In the records below, begin at the line containing "- Timbres au poids" and end at the line containing "sage de formulaires."; quote every line in that span exactly, including both boundary lines, and no others.
____________________
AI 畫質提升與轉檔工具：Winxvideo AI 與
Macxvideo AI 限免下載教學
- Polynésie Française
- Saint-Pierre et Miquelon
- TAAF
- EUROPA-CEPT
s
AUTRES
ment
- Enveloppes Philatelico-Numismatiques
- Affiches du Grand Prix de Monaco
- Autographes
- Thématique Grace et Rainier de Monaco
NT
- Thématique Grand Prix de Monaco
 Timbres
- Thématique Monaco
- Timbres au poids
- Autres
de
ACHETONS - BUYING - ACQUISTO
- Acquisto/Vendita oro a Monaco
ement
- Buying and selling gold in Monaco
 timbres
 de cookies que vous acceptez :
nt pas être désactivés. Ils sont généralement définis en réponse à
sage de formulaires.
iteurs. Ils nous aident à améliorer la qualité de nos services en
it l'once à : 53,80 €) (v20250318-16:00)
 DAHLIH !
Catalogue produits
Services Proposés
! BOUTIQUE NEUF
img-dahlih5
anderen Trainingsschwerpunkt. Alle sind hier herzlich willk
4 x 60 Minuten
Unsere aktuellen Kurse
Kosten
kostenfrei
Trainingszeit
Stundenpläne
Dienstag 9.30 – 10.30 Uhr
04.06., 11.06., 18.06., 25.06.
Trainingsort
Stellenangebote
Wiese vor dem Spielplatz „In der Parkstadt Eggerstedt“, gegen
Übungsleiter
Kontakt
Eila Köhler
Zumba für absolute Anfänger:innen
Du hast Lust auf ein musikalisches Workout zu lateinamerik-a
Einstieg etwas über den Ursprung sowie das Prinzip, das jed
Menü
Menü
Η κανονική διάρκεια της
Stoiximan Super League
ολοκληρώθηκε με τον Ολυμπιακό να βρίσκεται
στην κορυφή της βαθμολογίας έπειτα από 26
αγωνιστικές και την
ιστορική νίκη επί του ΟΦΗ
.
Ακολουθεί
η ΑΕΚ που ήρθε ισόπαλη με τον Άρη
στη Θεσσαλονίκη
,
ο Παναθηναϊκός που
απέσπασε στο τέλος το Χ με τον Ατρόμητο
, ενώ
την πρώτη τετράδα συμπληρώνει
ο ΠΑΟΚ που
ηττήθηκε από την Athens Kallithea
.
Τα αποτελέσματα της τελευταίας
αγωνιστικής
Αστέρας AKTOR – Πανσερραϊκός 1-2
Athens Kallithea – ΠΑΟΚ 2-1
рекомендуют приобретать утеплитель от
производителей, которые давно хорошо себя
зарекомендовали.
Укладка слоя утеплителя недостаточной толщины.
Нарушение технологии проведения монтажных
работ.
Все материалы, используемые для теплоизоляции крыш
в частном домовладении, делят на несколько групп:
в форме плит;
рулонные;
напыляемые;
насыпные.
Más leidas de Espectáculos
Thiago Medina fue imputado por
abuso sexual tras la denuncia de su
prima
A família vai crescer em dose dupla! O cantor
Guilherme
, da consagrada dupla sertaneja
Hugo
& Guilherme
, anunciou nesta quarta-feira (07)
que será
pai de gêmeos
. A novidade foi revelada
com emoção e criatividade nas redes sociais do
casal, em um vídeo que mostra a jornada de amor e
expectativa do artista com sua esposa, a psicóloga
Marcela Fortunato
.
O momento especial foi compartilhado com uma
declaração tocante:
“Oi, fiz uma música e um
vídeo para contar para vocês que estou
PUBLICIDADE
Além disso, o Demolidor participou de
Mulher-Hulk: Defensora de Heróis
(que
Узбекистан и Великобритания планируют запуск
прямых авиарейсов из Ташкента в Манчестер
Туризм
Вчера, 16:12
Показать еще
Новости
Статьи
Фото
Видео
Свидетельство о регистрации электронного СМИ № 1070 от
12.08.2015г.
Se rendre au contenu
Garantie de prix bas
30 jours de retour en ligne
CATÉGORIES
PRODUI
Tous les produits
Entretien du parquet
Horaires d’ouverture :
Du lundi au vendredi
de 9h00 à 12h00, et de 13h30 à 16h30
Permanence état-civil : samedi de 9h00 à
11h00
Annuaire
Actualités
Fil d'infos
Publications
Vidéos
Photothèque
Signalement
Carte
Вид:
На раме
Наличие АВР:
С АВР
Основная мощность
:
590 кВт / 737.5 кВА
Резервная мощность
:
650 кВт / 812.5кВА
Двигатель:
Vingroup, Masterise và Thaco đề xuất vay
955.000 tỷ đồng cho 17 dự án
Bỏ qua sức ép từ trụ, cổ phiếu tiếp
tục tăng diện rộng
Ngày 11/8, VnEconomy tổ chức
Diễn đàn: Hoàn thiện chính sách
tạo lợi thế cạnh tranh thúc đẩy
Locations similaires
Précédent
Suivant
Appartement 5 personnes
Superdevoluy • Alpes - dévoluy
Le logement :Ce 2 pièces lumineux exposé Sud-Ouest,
____________________
THE COMPLETED TASK:
- Timbres au poids
- Autres
de
ACHETONS - BUYING - ACQUISTO
- Acquisto/Vendita oro a Monaco
ement
- Buying and selling gold in Monaco
 timbres
 de cookies que vous acceptez :
nt pas être désactivés. Ils sont généralement définis en réponse à
sage de formulaires.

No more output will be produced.